Fenomena bonapartisme kaum proletar memiliki hubungan terhadap teori revolusi permanen serupa dengan sebagaimana proses yang mengambil tempat di Jerman dan di Jepang berhubungan dengan norma klasik revolusi demokratik-borjuis, yaitu sebagai penyimpangan-penyimpangan yang muncul dari suatu jalan historis dari berbagai keadaan. Fenomena ini hanya dapat dimengerti terjadinya atas dasar kebuntuan komplit dari masyarakat-masyarakat tersebut (di mana terjadi bonapartisme proletar) dan kekosongan adanya revolusi di Dunia barat.

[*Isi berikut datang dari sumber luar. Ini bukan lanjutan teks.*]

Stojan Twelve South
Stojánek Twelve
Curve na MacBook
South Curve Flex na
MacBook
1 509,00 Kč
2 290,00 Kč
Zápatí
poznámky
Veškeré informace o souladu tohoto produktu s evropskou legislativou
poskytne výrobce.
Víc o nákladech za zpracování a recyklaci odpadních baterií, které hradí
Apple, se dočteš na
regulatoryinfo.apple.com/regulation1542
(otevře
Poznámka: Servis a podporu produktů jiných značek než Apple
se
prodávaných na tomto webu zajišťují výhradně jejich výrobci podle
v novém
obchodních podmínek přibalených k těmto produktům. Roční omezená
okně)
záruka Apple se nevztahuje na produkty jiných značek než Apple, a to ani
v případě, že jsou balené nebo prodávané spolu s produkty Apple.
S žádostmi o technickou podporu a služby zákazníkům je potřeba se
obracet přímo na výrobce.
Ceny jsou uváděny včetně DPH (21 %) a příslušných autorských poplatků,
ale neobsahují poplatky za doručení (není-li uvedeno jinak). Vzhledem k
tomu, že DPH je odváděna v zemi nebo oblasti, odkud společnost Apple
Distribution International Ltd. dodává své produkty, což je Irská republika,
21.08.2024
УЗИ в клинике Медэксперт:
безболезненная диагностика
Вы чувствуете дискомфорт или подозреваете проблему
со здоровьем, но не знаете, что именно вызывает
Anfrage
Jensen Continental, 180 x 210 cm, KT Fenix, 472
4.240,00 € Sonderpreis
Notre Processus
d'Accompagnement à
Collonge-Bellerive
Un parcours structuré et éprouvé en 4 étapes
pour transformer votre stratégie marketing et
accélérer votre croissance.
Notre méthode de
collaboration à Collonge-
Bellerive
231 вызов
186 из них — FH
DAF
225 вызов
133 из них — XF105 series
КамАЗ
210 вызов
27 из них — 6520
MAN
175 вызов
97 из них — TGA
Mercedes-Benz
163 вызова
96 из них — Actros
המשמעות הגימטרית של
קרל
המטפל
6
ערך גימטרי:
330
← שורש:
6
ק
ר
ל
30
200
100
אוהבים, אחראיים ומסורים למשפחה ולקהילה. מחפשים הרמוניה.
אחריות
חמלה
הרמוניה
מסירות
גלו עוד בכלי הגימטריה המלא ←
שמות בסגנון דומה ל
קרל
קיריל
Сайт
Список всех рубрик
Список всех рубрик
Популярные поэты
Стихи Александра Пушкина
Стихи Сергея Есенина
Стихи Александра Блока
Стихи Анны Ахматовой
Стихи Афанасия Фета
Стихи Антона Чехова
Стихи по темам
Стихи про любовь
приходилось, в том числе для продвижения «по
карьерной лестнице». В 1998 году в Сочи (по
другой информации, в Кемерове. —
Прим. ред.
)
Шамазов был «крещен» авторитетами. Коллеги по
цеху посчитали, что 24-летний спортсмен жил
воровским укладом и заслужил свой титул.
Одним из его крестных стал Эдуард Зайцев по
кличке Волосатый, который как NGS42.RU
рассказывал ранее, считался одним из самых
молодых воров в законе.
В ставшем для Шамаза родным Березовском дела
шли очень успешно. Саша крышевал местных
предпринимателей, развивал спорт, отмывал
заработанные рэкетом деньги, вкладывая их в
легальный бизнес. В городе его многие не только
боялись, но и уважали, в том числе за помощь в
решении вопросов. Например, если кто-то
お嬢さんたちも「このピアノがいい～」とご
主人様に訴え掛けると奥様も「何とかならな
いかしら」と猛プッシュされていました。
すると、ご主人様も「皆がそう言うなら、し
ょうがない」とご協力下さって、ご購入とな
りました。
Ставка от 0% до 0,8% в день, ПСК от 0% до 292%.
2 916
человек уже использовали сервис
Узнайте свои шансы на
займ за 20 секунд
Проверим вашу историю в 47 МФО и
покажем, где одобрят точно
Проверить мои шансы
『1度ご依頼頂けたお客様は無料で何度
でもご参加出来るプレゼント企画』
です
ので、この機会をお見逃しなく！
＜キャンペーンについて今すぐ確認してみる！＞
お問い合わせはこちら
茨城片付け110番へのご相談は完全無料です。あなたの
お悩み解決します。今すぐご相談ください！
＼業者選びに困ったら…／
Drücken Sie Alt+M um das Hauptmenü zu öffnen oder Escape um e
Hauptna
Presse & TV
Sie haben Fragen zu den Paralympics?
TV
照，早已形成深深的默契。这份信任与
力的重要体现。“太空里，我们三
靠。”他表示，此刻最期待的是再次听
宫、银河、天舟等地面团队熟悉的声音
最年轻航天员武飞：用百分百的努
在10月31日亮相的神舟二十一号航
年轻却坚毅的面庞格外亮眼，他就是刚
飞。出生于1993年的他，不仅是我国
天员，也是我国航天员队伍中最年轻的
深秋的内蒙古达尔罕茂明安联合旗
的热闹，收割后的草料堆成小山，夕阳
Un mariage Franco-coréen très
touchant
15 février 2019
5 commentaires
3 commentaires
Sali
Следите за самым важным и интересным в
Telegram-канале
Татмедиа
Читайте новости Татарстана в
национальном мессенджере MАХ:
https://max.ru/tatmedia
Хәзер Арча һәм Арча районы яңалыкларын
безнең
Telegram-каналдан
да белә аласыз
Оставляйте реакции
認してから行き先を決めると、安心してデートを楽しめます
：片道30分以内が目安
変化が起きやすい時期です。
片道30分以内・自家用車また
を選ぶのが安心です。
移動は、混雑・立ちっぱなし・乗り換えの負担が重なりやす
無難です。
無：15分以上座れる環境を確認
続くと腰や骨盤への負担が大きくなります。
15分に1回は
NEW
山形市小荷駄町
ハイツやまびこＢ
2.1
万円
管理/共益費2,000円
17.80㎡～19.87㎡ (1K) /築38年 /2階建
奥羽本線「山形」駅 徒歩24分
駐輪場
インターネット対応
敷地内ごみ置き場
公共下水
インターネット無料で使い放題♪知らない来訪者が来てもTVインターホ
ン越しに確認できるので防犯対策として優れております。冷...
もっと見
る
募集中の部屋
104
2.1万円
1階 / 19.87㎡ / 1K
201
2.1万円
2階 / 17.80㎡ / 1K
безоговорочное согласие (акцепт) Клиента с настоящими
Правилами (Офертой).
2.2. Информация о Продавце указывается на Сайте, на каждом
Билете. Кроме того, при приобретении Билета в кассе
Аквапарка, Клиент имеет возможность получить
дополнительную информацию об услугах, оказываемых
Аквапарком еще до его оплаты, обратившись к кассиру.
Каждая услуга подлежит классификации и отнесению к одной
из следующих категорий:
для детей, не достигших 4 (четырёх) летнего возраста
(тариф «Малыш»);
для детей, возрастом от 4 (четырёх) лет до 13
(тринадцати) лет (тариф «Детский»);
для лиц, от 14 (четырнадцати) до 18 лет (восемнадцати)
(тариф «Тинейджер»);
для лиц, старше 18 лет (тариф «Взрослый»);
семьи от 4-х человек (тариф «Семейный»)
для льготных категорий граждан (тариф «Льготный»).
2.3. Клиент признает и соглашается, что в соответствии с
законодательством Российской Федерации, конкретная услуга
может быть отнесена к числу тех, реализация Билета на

Massa di negara-negara kolonial tidak dapat lebih lama lagi menunggu. Itu adalah penjelasan yang fundamental. Tetapi kita juga harus memasukkan ke dalam pertimbangan kita mengenai kepelikan-kepelikan yang spesifik dari negara-negara kolonial dan bekas jajahan, yang membuat negara-negara ini berbeda dari negara-negara yang maju akibat kapitalisme, dan oleh karena itu mengijinkan varian-varian rumit tertentu untuk terjadi, di mana varian-varian ini sebelumnya tidak dilihat oleh kaum klasik penganut Marxisme. Kami mengajukan tulisan ini secara khusus dalam hubungannnya dengan negara.

Marxisme akan menjadi urusan yang sangat sederhana jika ia semata-mata cuma suatu masalah mengenai belajar di luar kepala soal formula-formula elementer yang diambil dari teks-teks klasik dan mengaplikasikan semua ini dalam suatu cara yang mekanis dan tanpa dipikirkan, lalu menerapkannya pada setiap jenis situasi. Metode dialektik menuntut bahwa kita mulai dari sebuah pertimbangan obyektif dari fenomena yang terjadi, membawa setiap kasus ke dalam kebenarannya dan melakukan peninjauan terhadapnya dari segala sudut pandang. Sebuah analisis yang serius mengenai negara-negara kolonial dan bekas kolonial membukakan adanya perbedaan-perbedaan besar antara negara-nagara ini dengan jenis negara yang ada dalam bangsa-bangsa kapitalis yang maju, serta perbedaan-perbedaan dengan negara-negara yang menyajikan model dasar bagi karya-karya klasik Engels dan Lenin. Negara-negara (jajahan dan bekas jajahan) ini telah diciptakan dan disempurnakan oleh kaum borjuis sebagai perangkat bagi aturan-aturannya. Pada setiap level, negara-negara ini dikelola oleh wakil-wakil setia yang dibentuk dan dilatih oleh kaum borjuis untuk melayani kepentingan-kepentingannya. Di atas semua itulah negara-negara industri maju dapat mengembangkan kekuatan-kekuatan produktif. Tetapi, negara-negara yang baru dibentuk di wilayah-wilayah tadi sepenuhnya beda dengan negara-negara yang telah diciptakan dan dikembangkan selama bergenerasi lamanya oleh kaum Borjuis di dunia Barat. Di tempat-tempat seperti Syria atau Burma masyarakat ini berada dalam sebuah kebuntuan, tidak dapat mengembangkan kekuatan-kekuatan produktif dan sepenuhnya berada dalam kekisruhan.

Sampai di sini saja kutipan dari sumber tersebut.